Engineering Honours Degree, 2012

University of Adelaide


Fines migration is a wide spread physics mechanism of formation damage in oilfields. In particular, a significant injectivity decline due to fines mobilisation and straining has been widely reported. A predictive mathematical model for injectivity impairment due to fines migration, which permits optimisation of the injection, is not available in contemporary literature.

The physics of fines mobilisation, migration and straining were analysed during water injection into an oilfield, in order to predict injectivity decline. An analytical model was developed accounting for fines detachment, migration and straining, with subsequent permeability decline. The model may be used for injectivity forecasting at the well scale. The modelling describes fines mobilisation near to the well, their migration, straining and even re-attachment far away from the well.

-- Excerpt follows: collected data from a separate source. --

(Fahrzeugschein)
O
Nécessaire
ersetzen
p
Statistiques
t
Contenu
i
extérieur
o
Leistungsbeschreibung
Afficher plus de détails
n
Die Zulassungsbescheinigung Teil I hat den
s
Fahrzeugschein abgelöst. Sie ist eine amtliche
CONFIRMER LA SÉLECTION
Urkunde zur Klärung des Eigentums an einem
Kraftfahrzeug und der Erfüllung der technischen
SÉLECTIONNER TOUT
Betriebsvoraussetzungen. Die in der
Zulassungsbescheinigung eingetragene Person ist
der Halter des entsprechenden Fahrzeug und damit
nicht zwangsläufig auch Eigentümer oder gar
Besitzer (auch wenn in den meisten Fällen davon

An explicit formula for injectivity decline permits the planning of well stimulation. It may also predict whether higher injection rates would improve or worsen the injectivity.  A formula for the radius of the damaged zone permits determining the amount of acid during acidising and depth of holes during re-perforation. Explicit expressions for attached and strained fines concentrations resulted in exact formulae for injectivity index versus time. The typical size of the damaged zone is 1-3 m. Injectivity decreases quickly at the beginning of injection and stabilises with time. Typically, the injectivity decreases 1.5-4 times.